Your goal: Nothing may be left out of the listing below but its images; repeat the rest exactly.
Start of Dataset content
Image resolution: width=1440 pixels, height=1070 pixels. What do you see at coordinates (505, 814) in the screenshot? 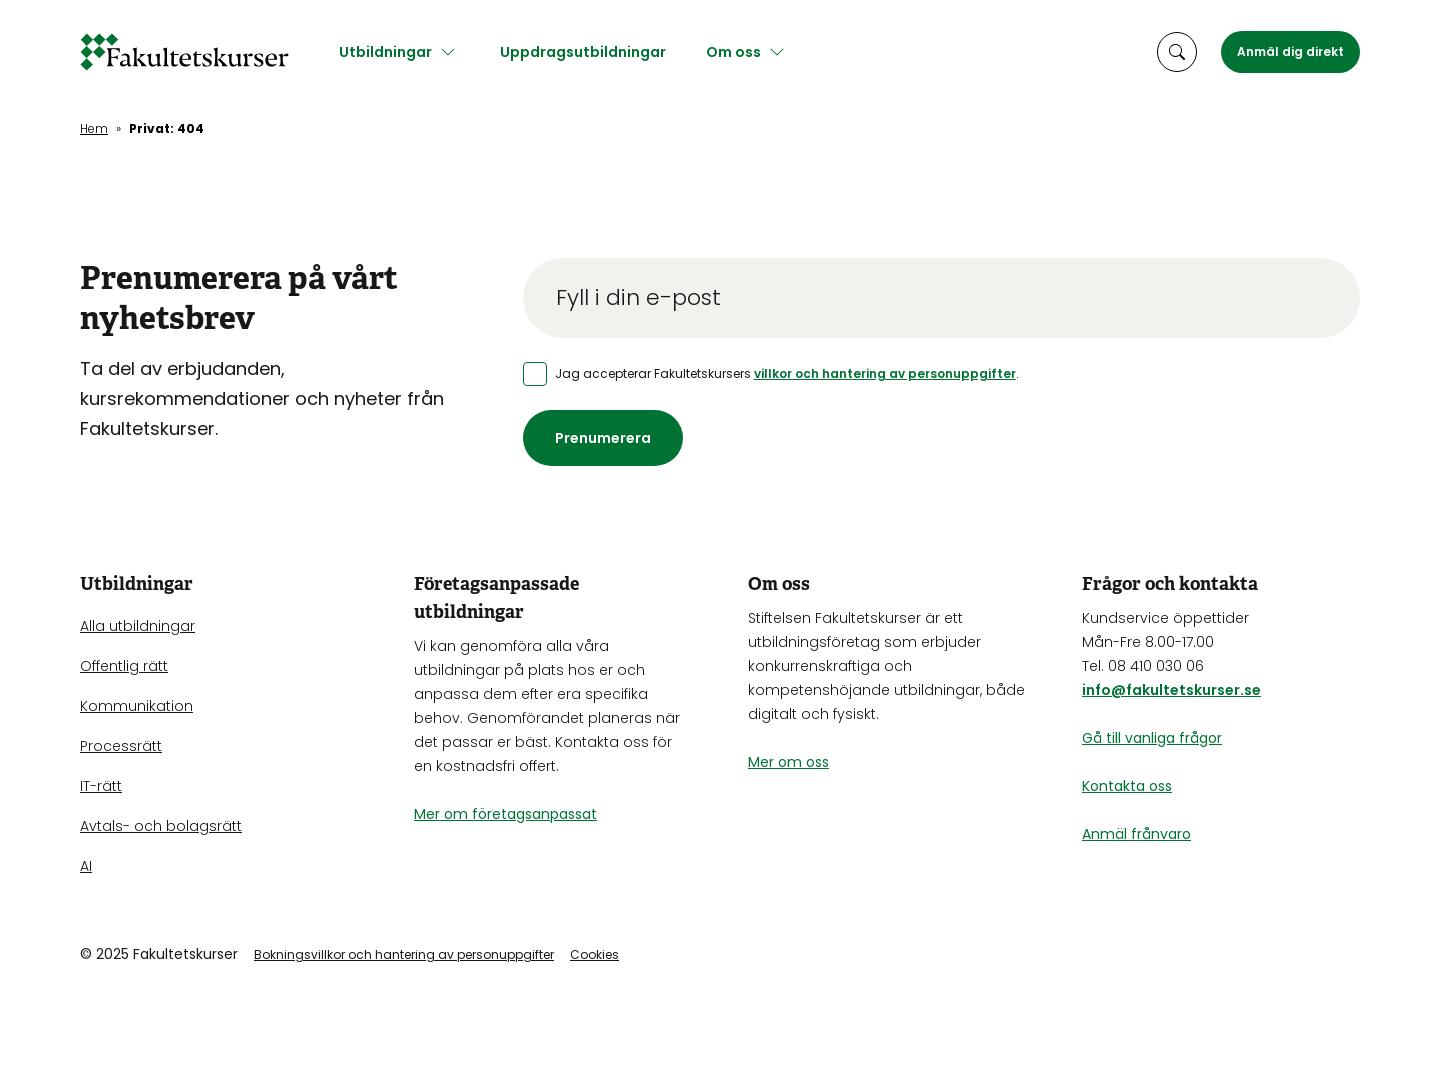
I see `Mer om företagsanpassat` at bounding box center [505, 814].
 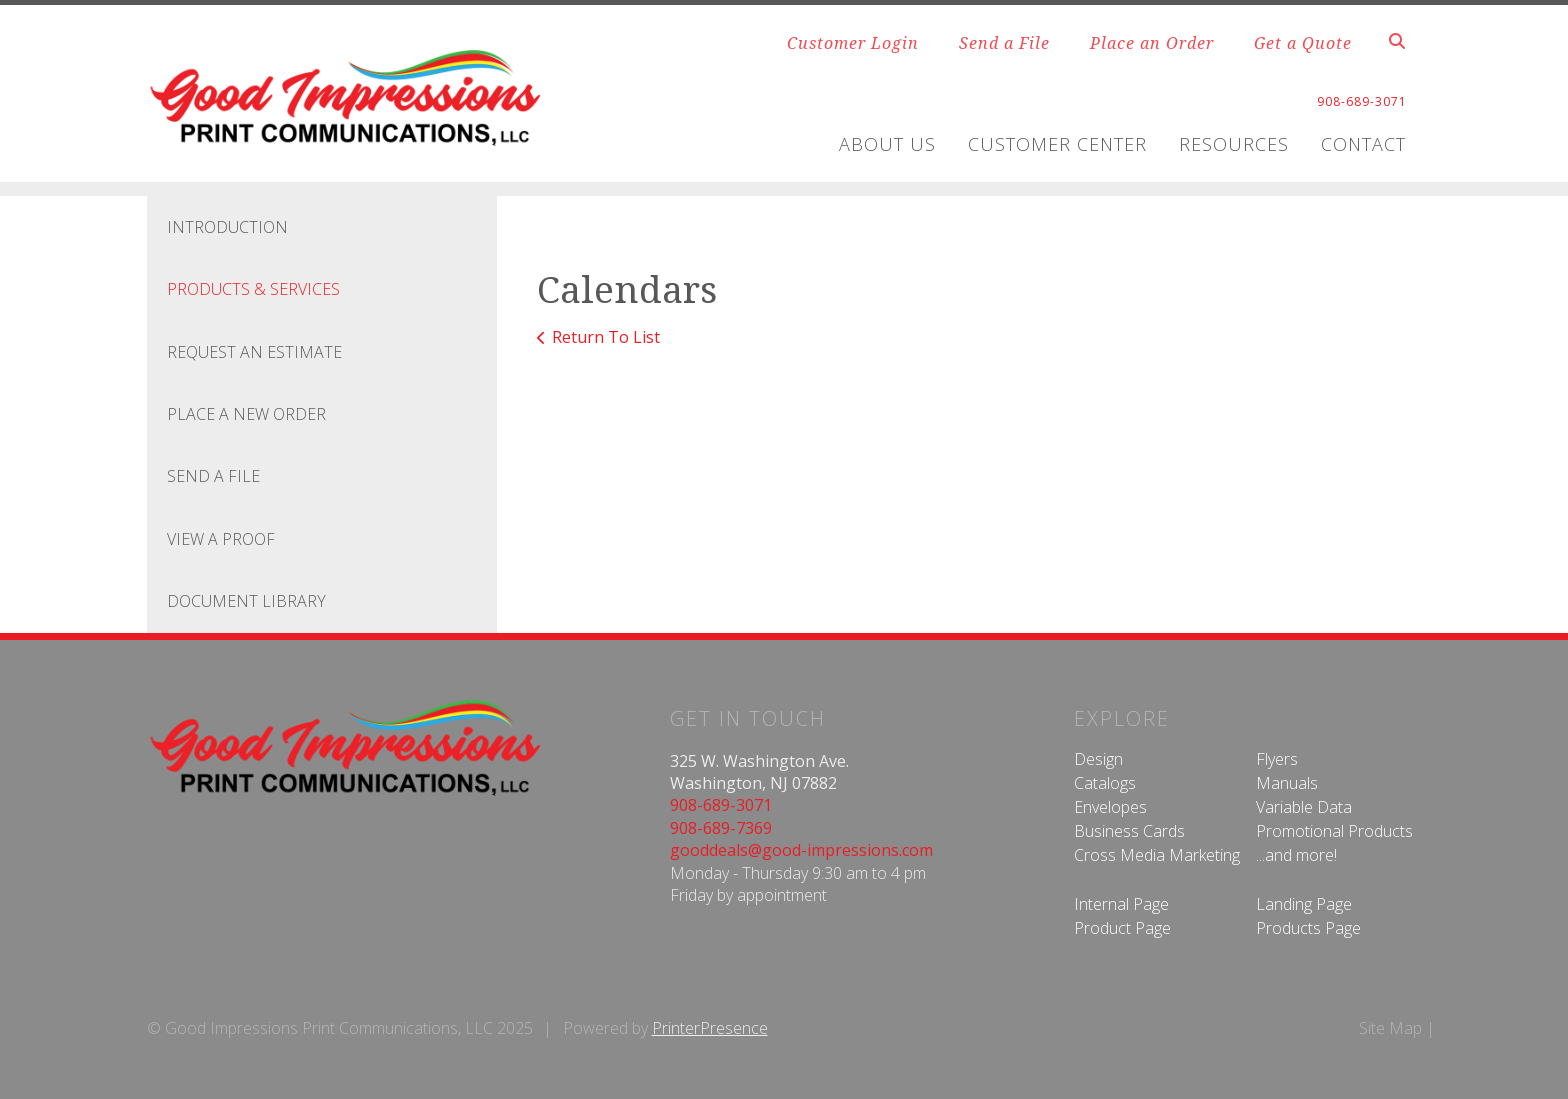 What do you see at coordinates (606, 337) in the screenshot?
I see `Return To List` at bounding box center [606, 337].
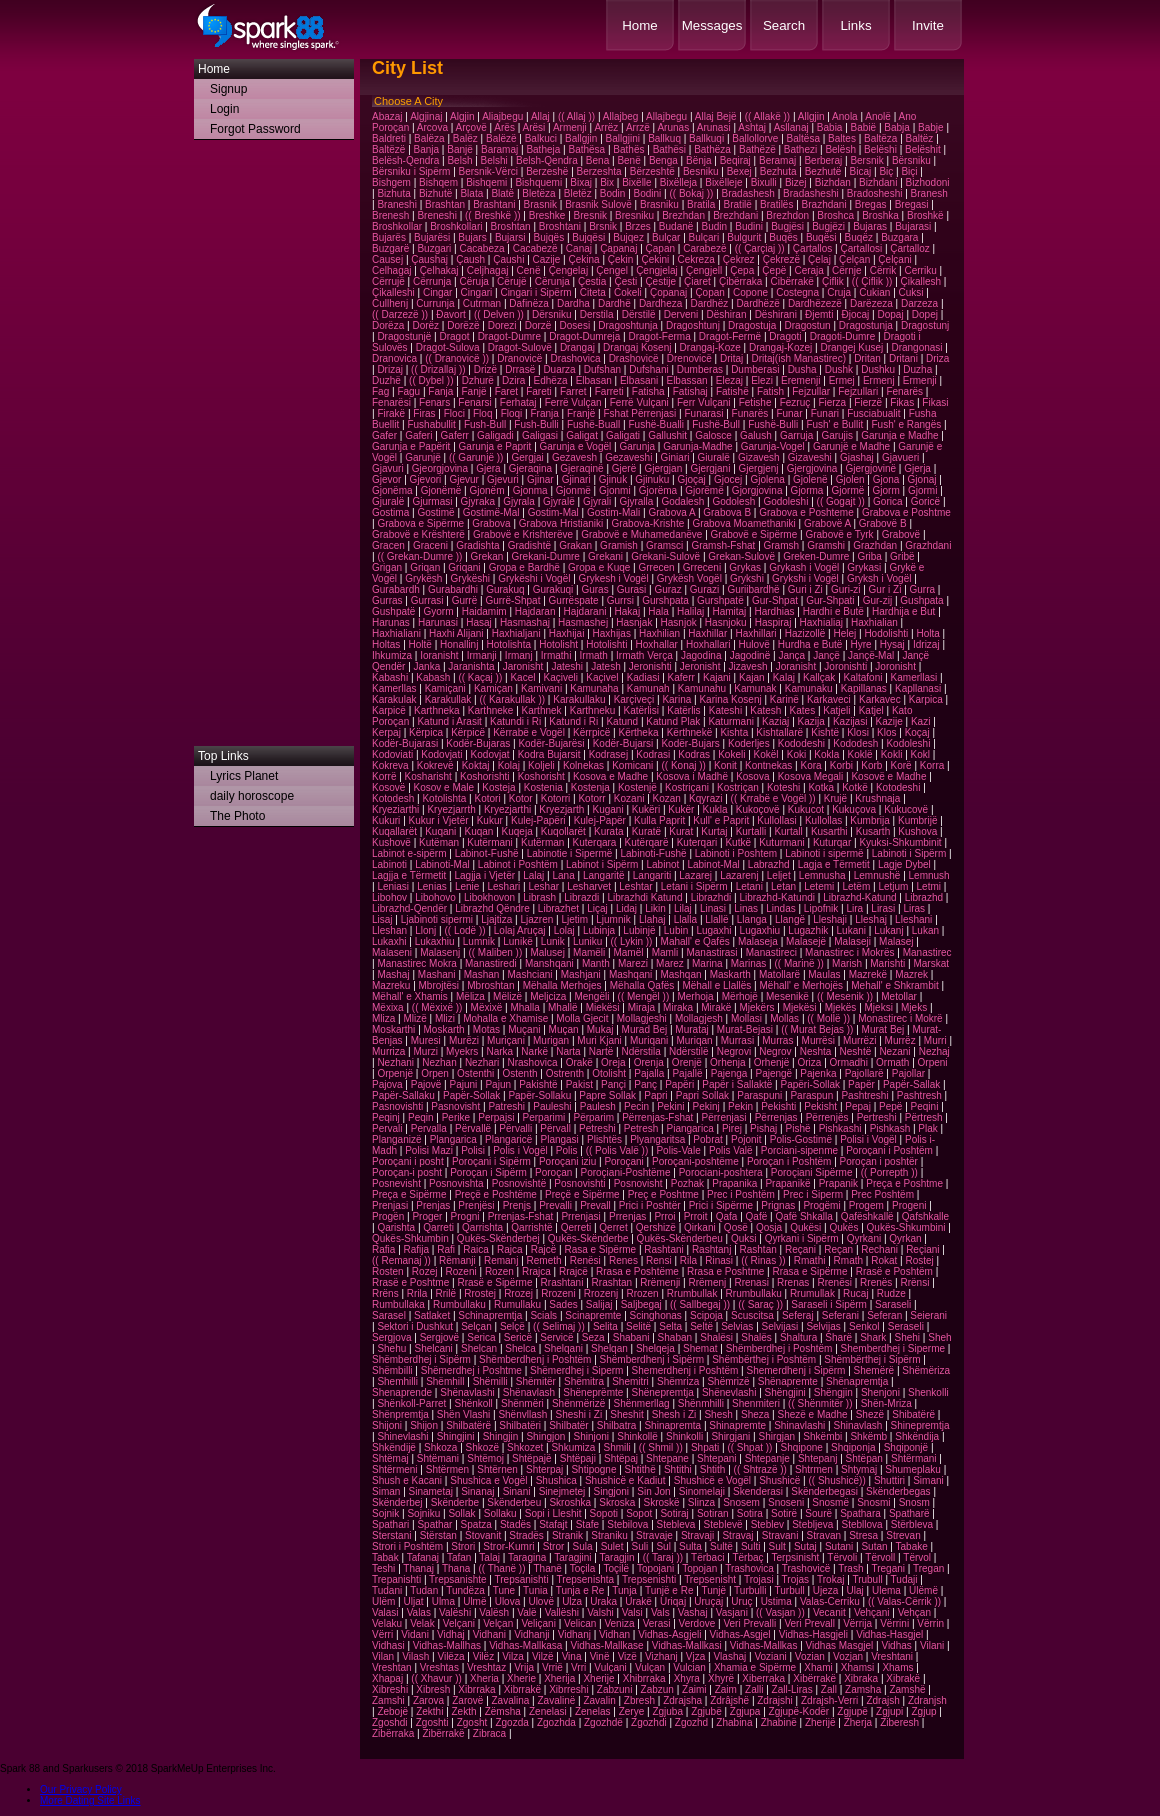 The width and height of the screenshot is (1160, 1816). What do you see at coordinates (687, 1678) in the screenshot?
I see `Xhyra` at bounding box center [687, 1678].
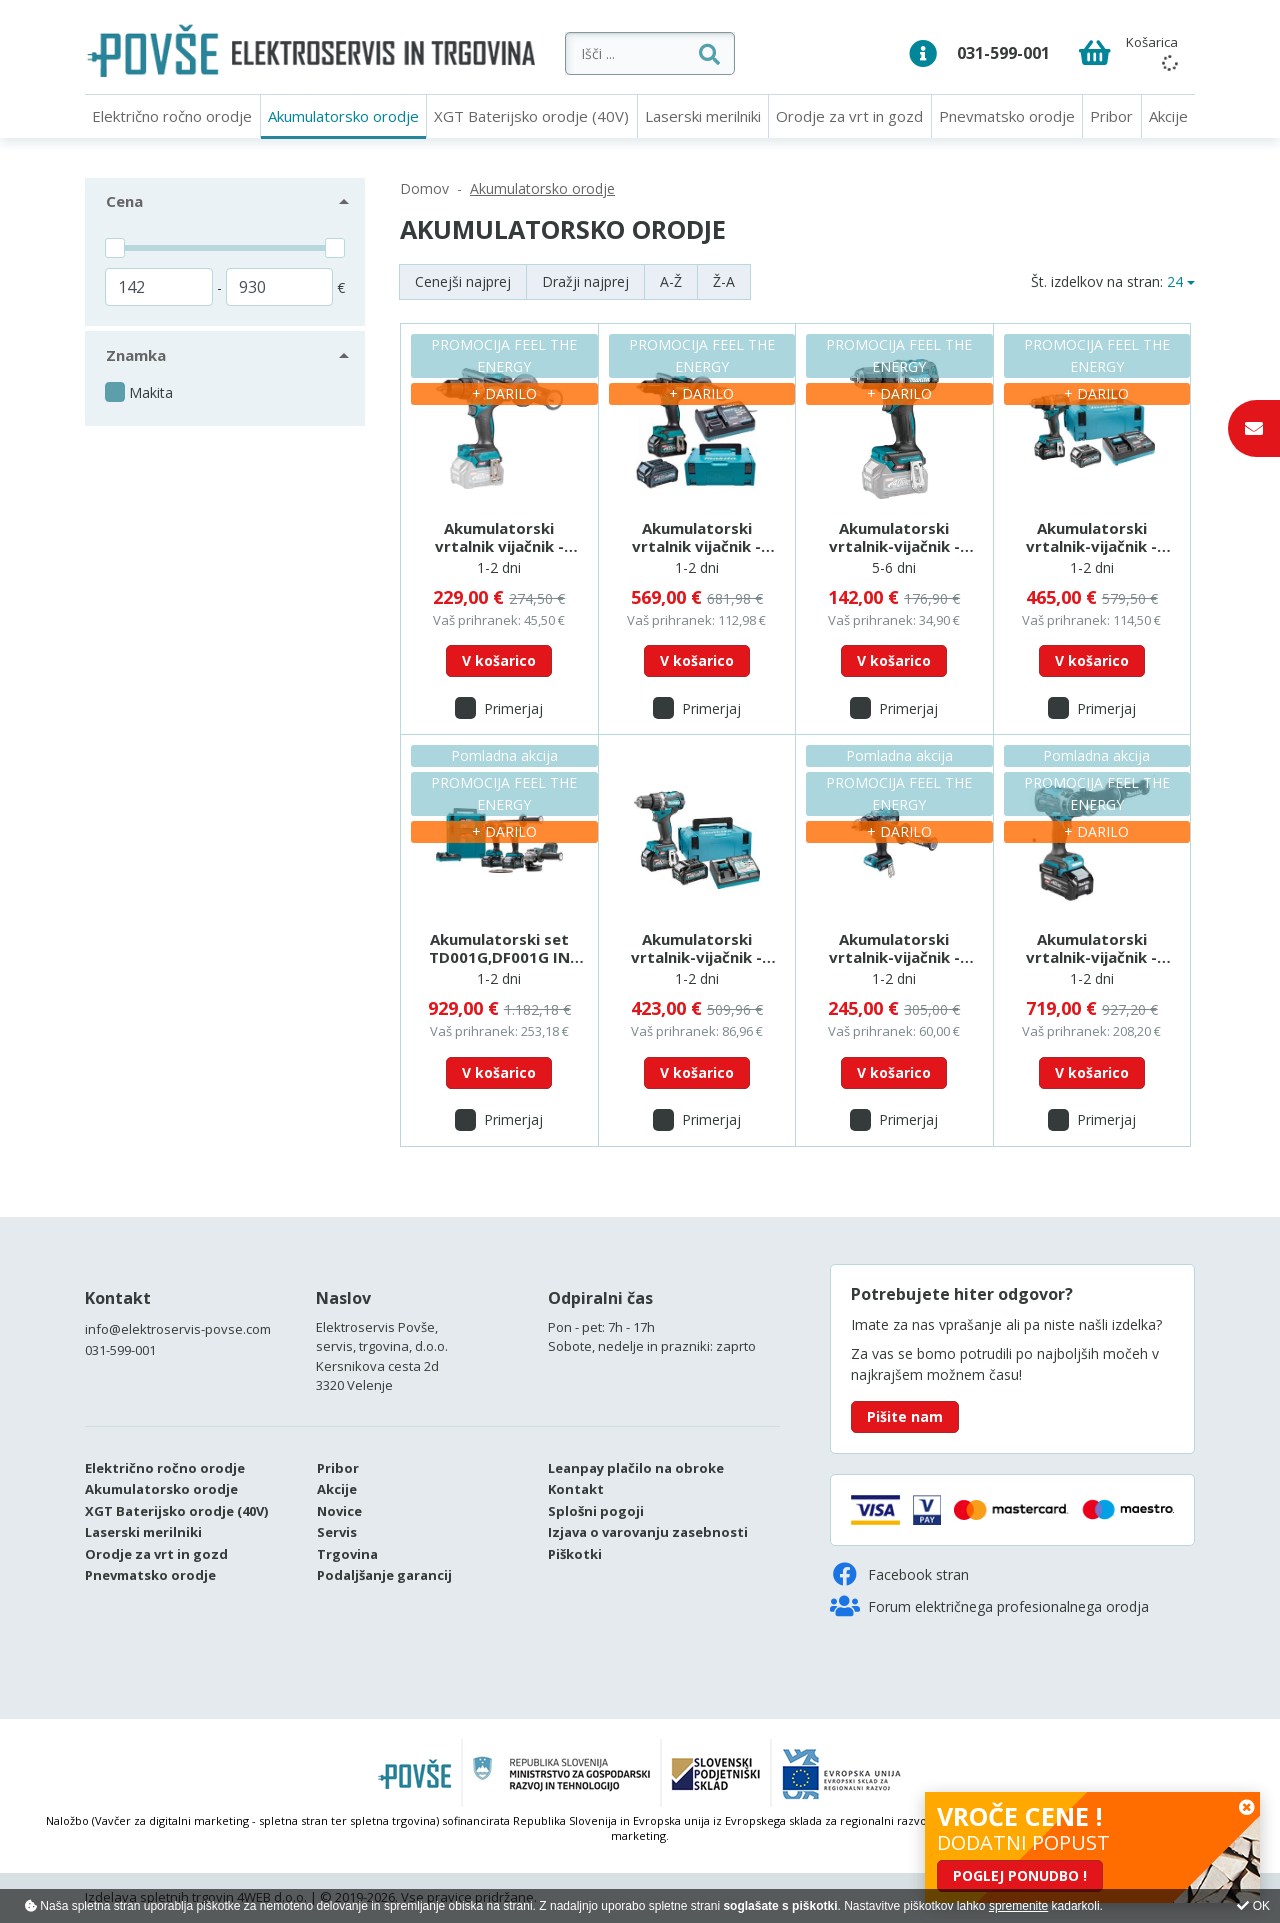  Describe the element at coordinates (695, 53) in the screenshot. I see `[Išči ...]` at that location.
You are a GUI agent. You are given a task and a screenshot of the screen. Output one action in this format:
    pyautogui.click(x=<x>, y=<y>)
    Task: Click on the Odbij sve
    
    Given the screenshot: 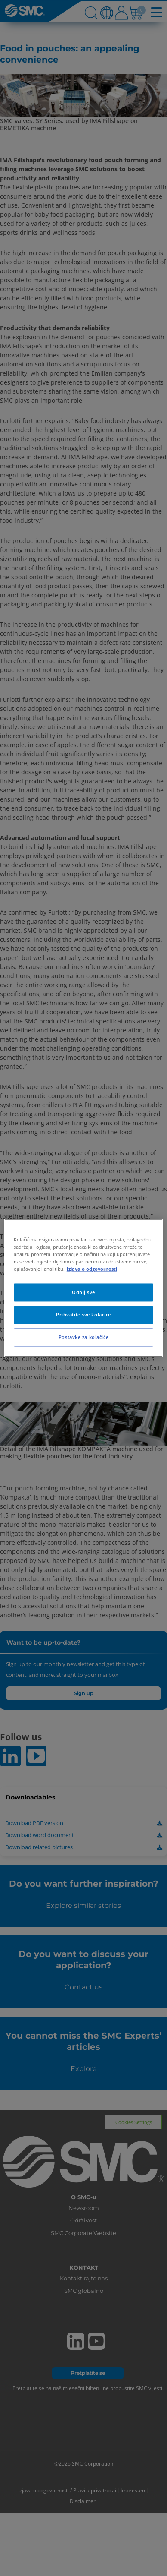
End of Dataset content
Your solution:
Image resolution: width=1440 pixels, height=1070 pixels. What do you see at coordinates (505, 814) in the screenshot? 
I see `Mer om företagsanpassat` at bounding box center [505, 814].
  What do you see at coordinates (606, 337) in the screenshot?
I see `Return To List` at bounding box center [606, 337].
 The width and height of the screenshot is (1160, 1816). What do you see at coordinates (687, 1678) in the screenshot?
I see `Xhyra` at bounding box center [687, 1678].
  Describe the element at coordinates (695, 53) in the screenshot. I see `[Išči ...]` at that location.
You are a GUI agent. You are given a task and a screenshot of the screen. Output one action in this format:
    pyautogui.click(x=<x>, y=<y>)
    Task: Click on the Odbij sve
    
    Given the screenshot: 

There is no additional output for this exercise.